考えてみれば休刊のお知らせを受け取って3週間。テレビを見ては「ここ取材で行った」とか、「昔この人のファッションチェックをしたなあ」とか思い出しては、長年つきあった恋人に振られたような気持ちになって、どんより。でも具体的に、自分が何にもやもやしているのかなんて、考えたこともなかった。

■口に出すことで心の整理整頓に

 そうして愚痴でもなんでも、口に出すことが心の整理整頓になり、何だか気持ちが晴れてきた。愚痴の効能を実感したところで、グッチさんの愚痴聞き上手ぶりをおさらいしてもらった。

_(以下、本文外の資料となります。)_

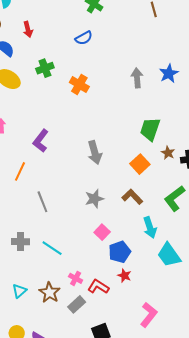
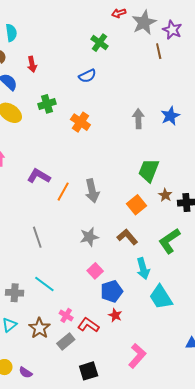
purple L-shape: (41, 141) -> (39, 176), turned 80
orange line: (20, 171) -> (63, 192), moved
gray cross: (20, 242) -> (15, 293), moved

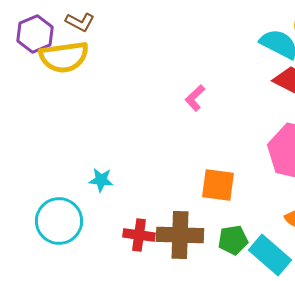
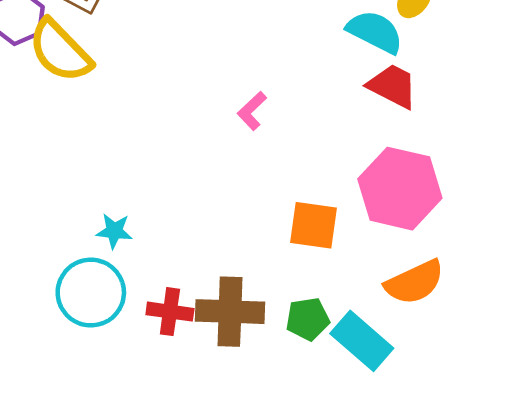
yellow semicircle: (64, 57) -> (60, 51), turned 54
orange square: (218, 185) -> (313, 225), moved
cyan circle: (59, 221) -> (91, 293), moved

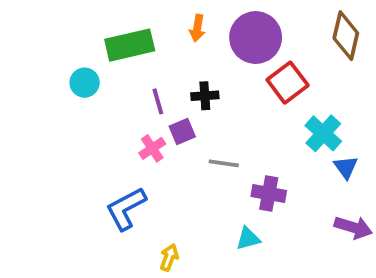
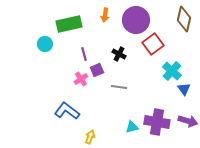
black cross: (205, 96) -> (119, 54), moved, turned 32
purple cross: (269, 194) -> (157, 122), moved, size x1.4
blue L-shape: (126, 209) -> (67, 111), turned 65

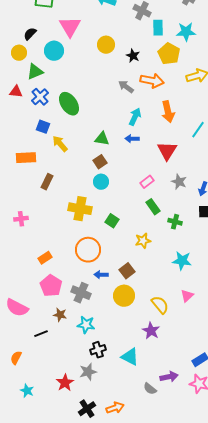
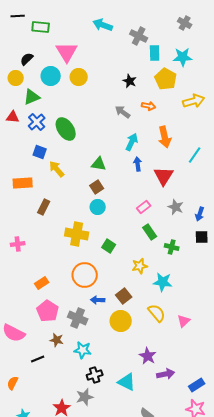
yellow circle: (106, 45) -> (79, 77), moved
orange arrow: (152, 81) -> (149, 106), size x0.6
blue arrow: (132, 139) -> (138, 164), moved, turned 80
cyan star: (182, 261) -> (163, 282), moved
yellow semicircle: (160, 305) -> (157, 313), moved
purple arrow: (169, 377) -> (166, 374), moved

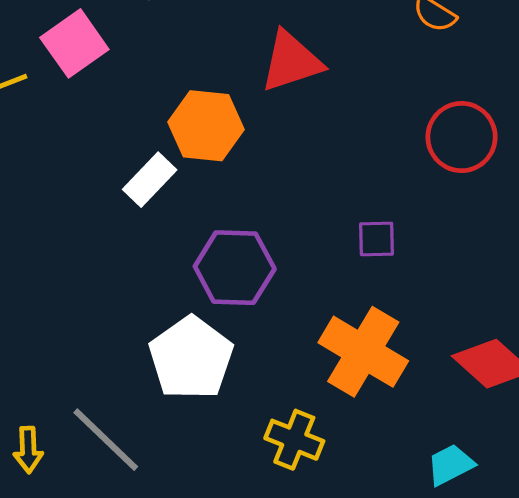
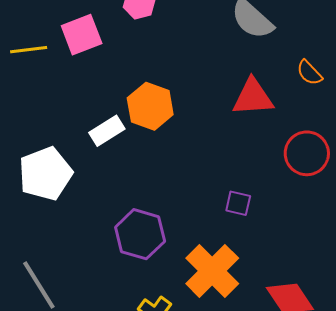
red triangle: (291, 61) -> (253, 97), moved
purple hexagon: (235, 268) -> (140, 234), moved
white pentagon: (191, 358) -> (45, 174), moved

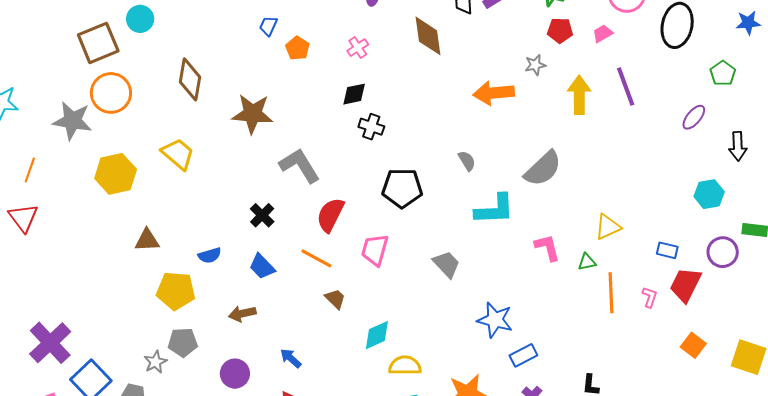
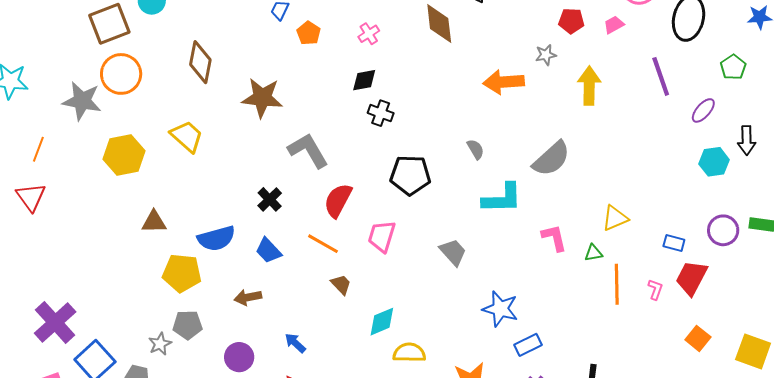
purple line: (626, 87) -> (661, 76), moved
cyan hexagon: (709, 194) -> (714, 162), moved
purple circle: (723, 252) -> (723, 230), moved
blue semicircle: (210, 255) -> (216, 238), size x1.6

「自分で悩んでいるときのことを考えてみると、心の中の毛糸が絡まっているような状態。でも人に話すことによって、その絡まっている毛糸をほぐすことができる。で、最後に心の中を全部出したときに、『あー、自分ってそういう人だったんだ』というのが、よく見える。愚痴を言うことで心の整理ができたという状態だと思います」

 こうして相手にある程度の愚痴を吐露させるところまでは、黙って聞いていればできることだというが、問題は最後まで黙って聞いていられない聞き役が多いことだ。

「最初こそ、相手の愚痴を注意深く聞くものの、いつのまにか解決策を見つけて相手をラクにしてあげたいと思ってしまう人は多いんです。話を聞いているつもりが、あの解決策はどうか、この体験談はどうかと頭に巡らせ、あげく相手の話が耳に入っていない。よくある失敗パターンですね」

 つまり、相手が愚痴を言うことで求めているのは、解決策や経験者の体験談より、自分の気持ちや価値観を理解し、認めてもらうこと。もし、アドバイスがほしいときも、実は自分の心の中に、どうしたいのかというヒントが隠れていることがほとんどだ。ただし聞き手はそれを引っ張り出すのではなく、本人が見つけられるように「ついていく」感覚が必要だという。

 グッチさんが、カウンセラーを目指したのも、それに気がついたことがきっかけだった。